── PROVIDED ENTRIES

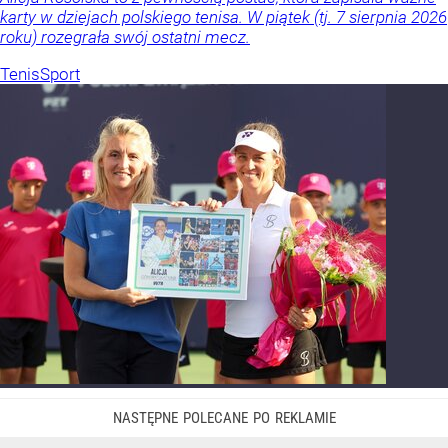
karty w dziejach polskiego tenisa. W piątek (tj. 7 sierpnia 2026
roku) rozegrała swój ostatni mecz.
Tenis
Sport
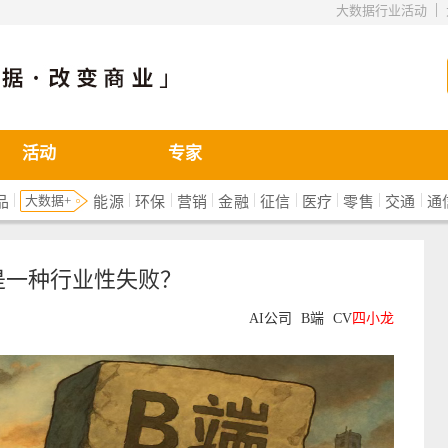
|
大数据行业活动
活动
专家
|
|
|
|
|
|
|
|
|
大数据+
品
能源
环保
营销
金融
征信
医疗
零售
交通
通
是一种行业性失败？
AI公司
B端
CV
四小龙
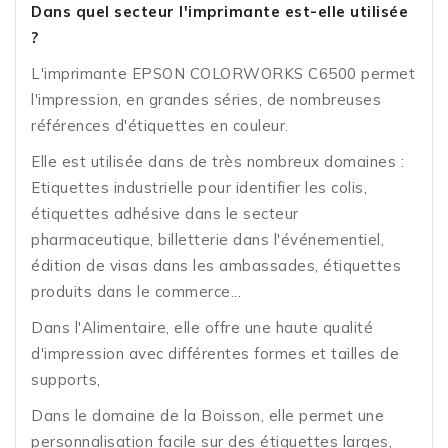
Dans quel secteur l'imprimante est-elle utilisée
?
L'imprimante EPSON COLORWORKS C6500 permet
l'impression, en grandes séries, de nombreuses
références d'étiquettes en couleur.
Elle est utilisée dans de très nombreux domaines :
Etiquettes industrielle pour identifier les colis,
étiquettes adhésive dans le secteur
pharmaceutique, billetterie dans l'événementiel,
édition de visas dans les ambassades, étiquettes
produits dans le commerce...
Dans l'Alimentaire, elle offre une haute qualité
d'impression avec différentes formes et tailles de
supports,
Dans le domaine de la Boisson, elle permet une
personnalisation facile sur des étiquettes larges,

────

All the records need to be repeated exactly, with the images dropped.

- RESULT:
karty w dziejach polskiego tenisa. W piątek (tj. 7 sierpnia 2026
roku) rozegrała swój ostatni mecz.
Tenis
Sport
|
大数据行业活动
活动
专家
|
|
|
|
|
|
|
|
|
大数据+
品
能源
环保
营销
金融
征信
医疗
零售
交通
通
是一种行业性失败？
AI公司
B端
CV
四小龙
Dans quel secteur l'imprimante est-elle utilisée
?
L'imprimante EPSON COLORWORKS C6500 permet
l'impression, en grandes séries, de nombreuses
références d'étiquettes en couleur.
Elle est utilisée dans de très nombreux domaines :
Etiquettes industrielle pour identifier les colis,
étiquettes adhésive dans le secteur
pharmaceutique, billetterie dans l'événementiel,
édition de visas dans les ambassades, étiquettes
produits dans le commerce...
Dans l'Alimentaire, elle offre une haute qualité
d'impression avec différentes formes et tailles de
supports,
Dans le domaine de la Boisson, elle permet une
personnalisation facile sur des étiquettes larges,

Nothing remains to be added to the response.